Librero’s School & Dance Club has been operating out of its studio on Davis Boulevard since 1979. Beckmann, 27, and Younkman, 36, spend most of their time at Younkman’s apartment on Davis Islands, so Librero’s, which they’ve passed many times, was an obvious choice for Beckmann when she decided on dance lessons as her Valentine’s gift.

She called the studio just before Valentine’s Day and learned it was offering a special dance package for couples — $79 for one group and two private lessons.

But at the last minute, her job (she is an assistant at an ad agency) conflicted with her Valentine’s plans, so she called Librero’s again a week later to see if she could still get the discounted rate.

The special was still available, she was told by a woman who identified herself as Blanche Librero.

Then the conversation took an unexpected turn, according to the complaint Beckmann filed with Community Affairs.

“When I asked Blanche Librero if they gave lessons to same sex couples,” reads the complaint, “she replied: ‘No, we’ve been here for 35 years and our lessons/ballroom is full of heterosexual couples.’”

Instead of a group class and an opportunity to dance together, Librero offered the couple separate, singles lessons, Beckmann said. According to the complaint, Beckmann inquired whether she and Younkman could take the private lessons together instead, since it was intended to be a romantic outing for the pair, and was told there weren’t enough instructors available.

“It was kind of ridiculous,” Beckmann said in an interview. “How many instructors does one couple need? I wouldn’t gather that two people require more instruction than a group of 30 people or an individual.”

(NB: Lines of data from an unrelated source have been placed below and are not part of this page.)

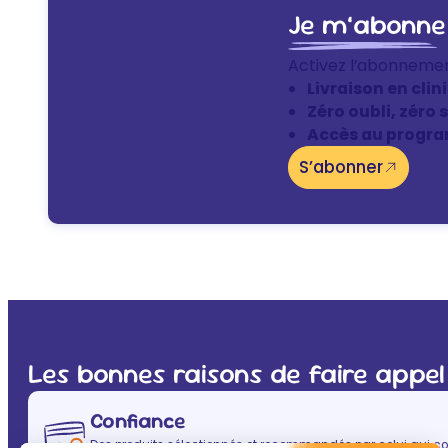
Je m’abonne
Activez l’abonneme
Livraison en clin
Zéro oubli, zéro 
Accès au progra
S’abonner
Les bonnes raisons de faire appel
Confiance
Des produits sélectionnés et recommandés par celui qui co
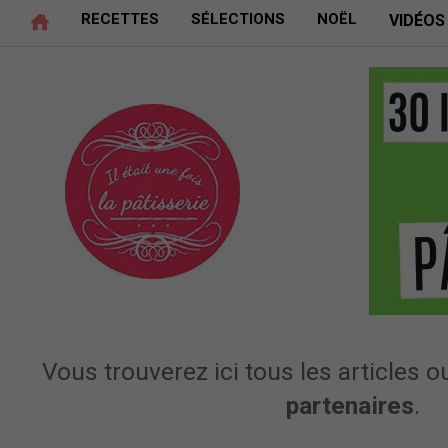
RECETTES
SÉLECTIONS
NOËL
VIDÉOS
Vous trouverez ici tous les articles ou
partenaires
.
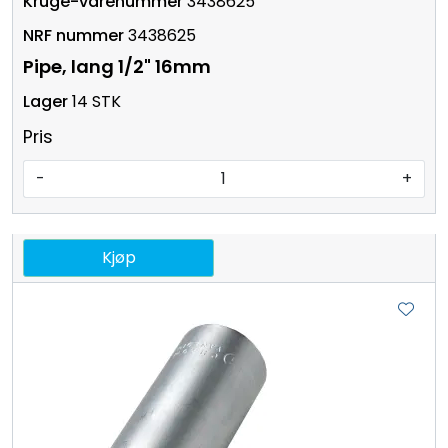
3438625
3438625
Pipe, lang 1/2" 16mm
14 STK
Pris
-
+
Kjøp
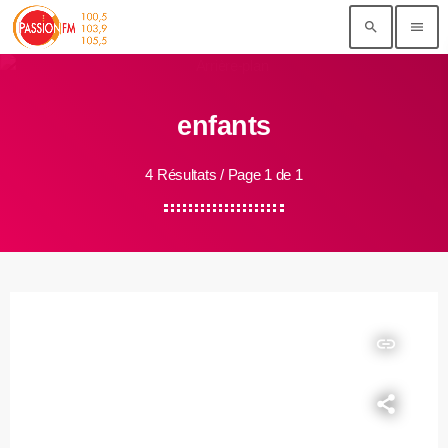
search
menu
enfants
4 Résultats / Page 1 de 1
insert_link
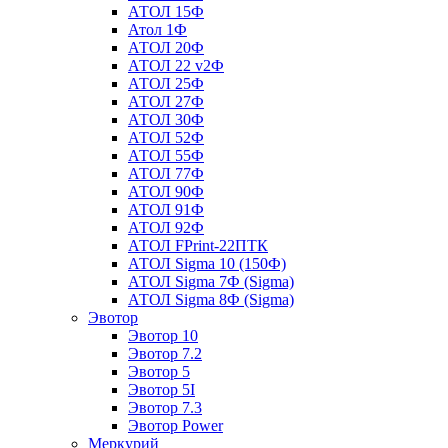
АТОЛ 15Ф
Атол 1Ф
АТОЛ 20Ф
АТОЛ 22 v2Ф
АТОЛ 25Ф
АТОЛ 27Ф
АТОЛ 30Ф
АТОЛ 52Ф
АТОЛ 55Ф
АТОЛ 77Ф
АТОЛ 90Ф
АТОЛ 91Ф
АТОЛ 92Ф
АТОЛ FPrint-22ПТК
АТОЛ Sigma 10 (150Ф)
АТОЛ Sigma 7Ф (Sigma)
АТОЛ Sigma 8Ф (Sigma)
Эвотор
Эвотор 10
Эвотор 7.2
Эвотор 5
Эвотор 5I
Эвотор 7.3
Эвотор Power
Меркурий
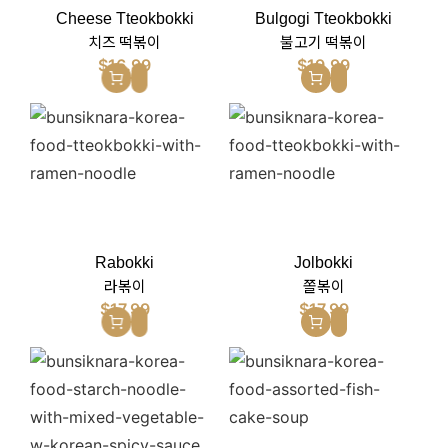
Cheese Tteokbokki
Bulgogi Tteokbokki
치즈 떡볶이
불고기 떡볶이
$
16.99
$
19.99
Rabokki
Jolbokki
라볶이
쫄볶이
$
17.99
$
17.99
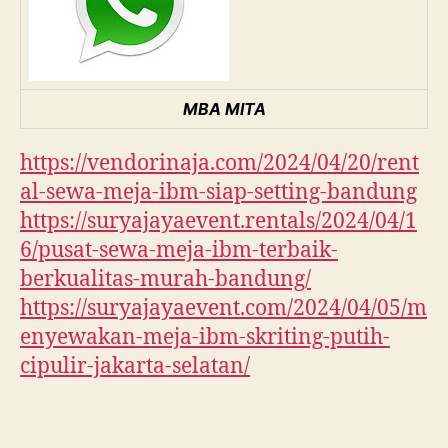
MBA MITA
https://vendorinaja.com/2024/04/20/rent
al-sewa-meja-ibm-siap-setting-bandung
https://suryajayaevent.rentals/2024/04/1
6/pusat-sewa-meja-ibm-terbaik-
berkualitas-murah-bandung/
https://suryajayaevent.com/2024/04/05/m
enyewakan-meja-ibm-skriting-putih-
cipulir-jakarta-selatan/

Rebecca Crigler, a former instructor who taught at Librero’s between 2003 and 2007, said splitting up a couple is out of the ordinary for the studio. “They wouldn’t separate a couple; they wanted to keep couples together,” she said. “Their market is couples – social dancing couples.”

The couple decided to spend a weekend away together for a belated Valentine’s Day celebration rather than take dance lessons. They enjoyed their trip, but Beckmann was haunted by her experience with Librero’s. “It took some time to sink in, but I was really taken aback,” she said. “I’ve never experienced any kind of discrimination before and I’m a little unhinged by it. … It was a little disheartening.”

On Friday, March 8, she filed a formal complaint with Community Affairs.

Community Affairs handles citywide investigations of discrimination complaints and enforces the city’s Human Rights Ordinance, which guarantees “equal access and the full enjoyment of goods, services, facilities, privileges, advantages, or accommodations of any place of public accommodations” for a variety of protected classes, including the LGBT community. The ordinance excludes establishments and private membership clubs that aren’t open to the public.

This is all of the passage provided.